### Dataset records
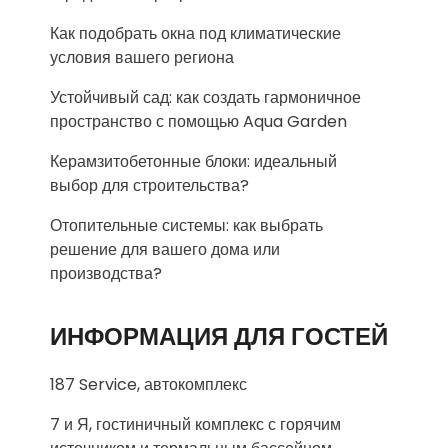
Как подобрать окна под климатические
условия вашего региона
Устойчивый сад: как создать гармоничное
пространство с помощью Aqua Garden
Керамзитобетонные блоки: идеальный
выбор для строительства?
Отопительные системы: как выбрать
решение для вашего дома или
производства?
ИНФОРМАЦИЯ ДЛЯ ГОСТЕЙ
187 Service, автокомплекс
7 и Я, гостиничный комплекс с горячим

### Work to complete
Repeat the records word for word. Any picture in them should be left out.

### Result of the exercise
Как подобрать окна под климатические
условия вашего региона
Устойчивый сад: как создать гармоничное
пространство с помощью Aqua Garden
Керамзитобетонные блоки: идеальный
выбор для строительства?
Отопительные системы: как выбрать
решение для вашего дома или
производства?
ИНФОРМАЦИЯ ДЛЯ ГОСТЕЙ
187 Service, автокомплекс
7 и Я, гостиничный комплекс с горячим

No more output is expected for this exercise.